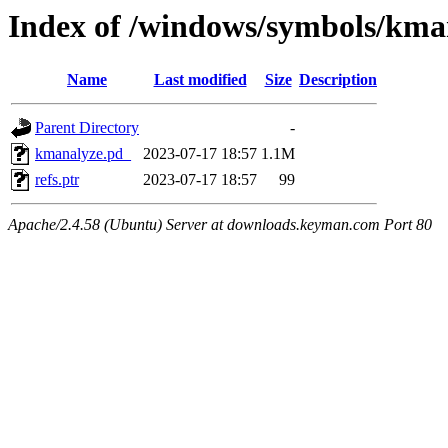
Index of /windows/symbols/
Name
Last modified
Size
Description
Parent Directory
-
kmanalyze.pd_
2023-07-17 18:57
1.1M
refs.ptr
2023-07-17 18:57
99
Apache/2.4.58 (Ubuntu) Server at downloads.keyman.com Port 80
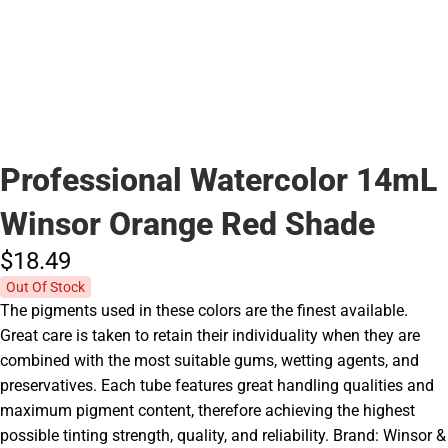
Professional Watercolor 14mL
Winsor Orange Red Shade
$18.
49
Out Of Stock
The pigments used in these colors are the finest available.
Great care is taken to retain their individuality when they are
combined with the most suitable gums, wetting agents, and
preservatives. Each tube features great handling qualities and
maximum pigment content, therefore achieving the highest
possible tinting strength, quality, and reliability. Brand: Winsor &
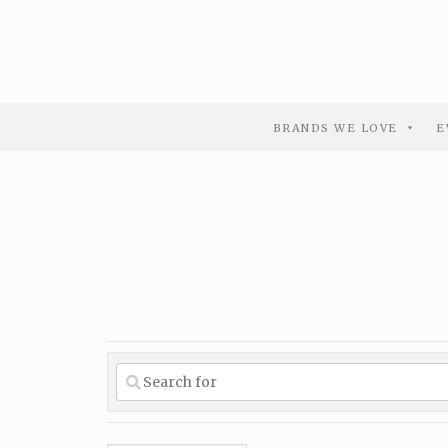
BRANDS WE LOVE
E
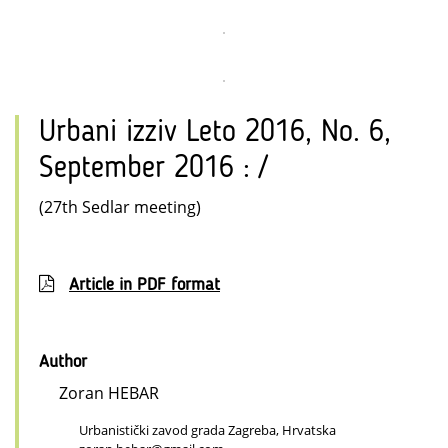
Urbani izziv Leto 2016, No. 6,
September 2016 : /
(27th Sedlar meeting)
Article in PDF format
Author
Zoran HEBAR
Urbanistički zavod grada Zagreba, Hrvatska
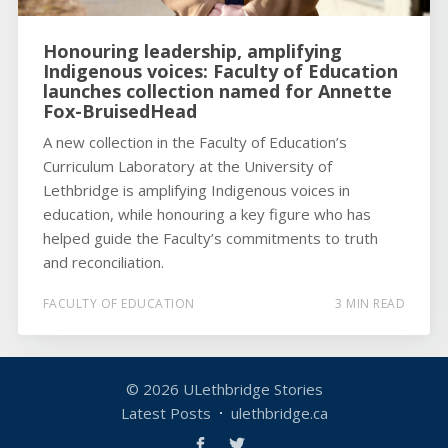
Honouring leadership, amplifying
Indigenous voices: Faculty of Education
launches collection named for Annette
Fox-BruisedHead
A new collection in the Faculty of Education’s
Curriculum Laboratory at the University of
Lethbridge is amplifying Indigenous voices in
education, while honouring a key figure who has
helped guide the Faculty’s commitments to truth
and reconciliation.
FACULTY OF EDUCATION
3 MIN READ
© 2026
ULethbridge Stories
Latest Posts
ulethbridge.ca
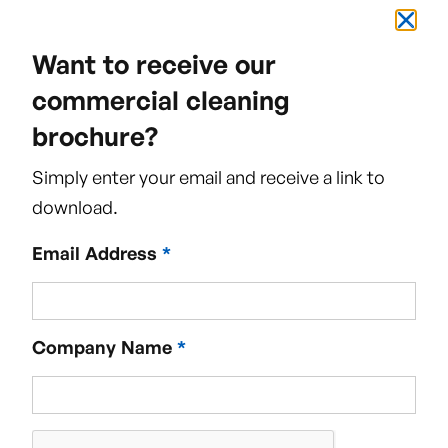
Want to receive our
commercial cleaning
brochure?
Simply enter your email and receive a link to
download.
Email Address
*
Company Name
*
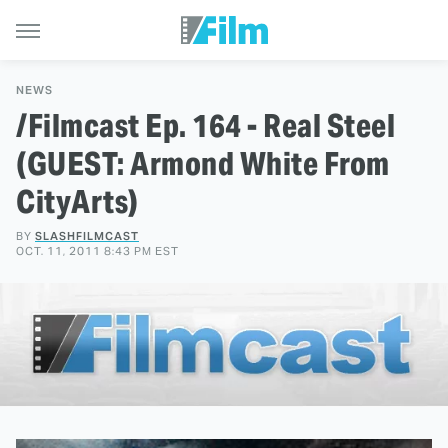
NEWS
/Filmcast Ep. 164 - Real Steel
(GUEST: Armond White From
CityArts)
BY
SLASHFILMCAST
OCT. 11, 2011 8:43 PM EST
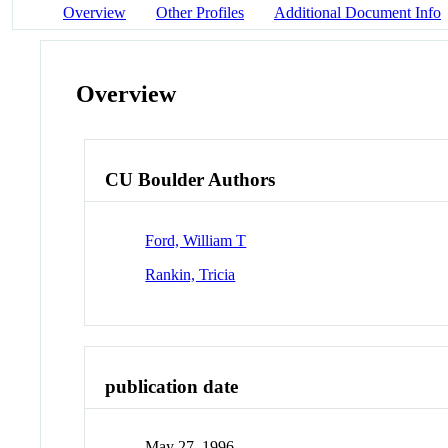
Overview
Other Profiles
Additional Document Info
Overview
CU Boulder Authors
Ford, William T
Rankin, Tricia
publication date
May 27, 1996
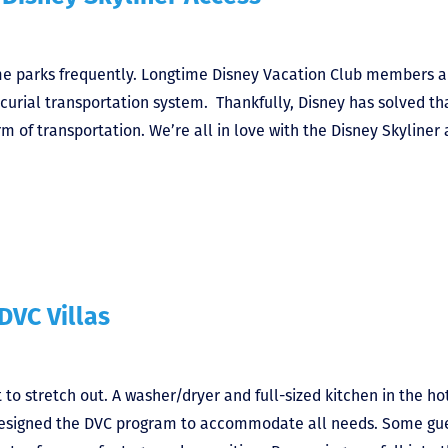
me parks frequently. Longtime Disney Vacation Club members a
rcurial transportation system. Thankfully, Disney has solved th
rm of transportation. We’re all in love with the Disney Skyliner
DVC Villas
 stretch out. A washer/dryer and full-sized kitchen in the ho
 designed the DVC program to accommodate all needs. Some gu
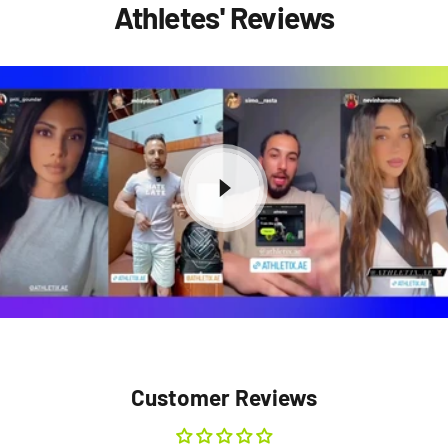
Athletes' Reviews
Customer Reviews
++++++
→ WORK ORDER: What lines in the listing above contain the word "Indigenous"? Show each one.

→ RESULT OF THIS EXERCISE:
Indigenous voices: Faculty of Education
Lethbridge is amplifying Indigenous voices in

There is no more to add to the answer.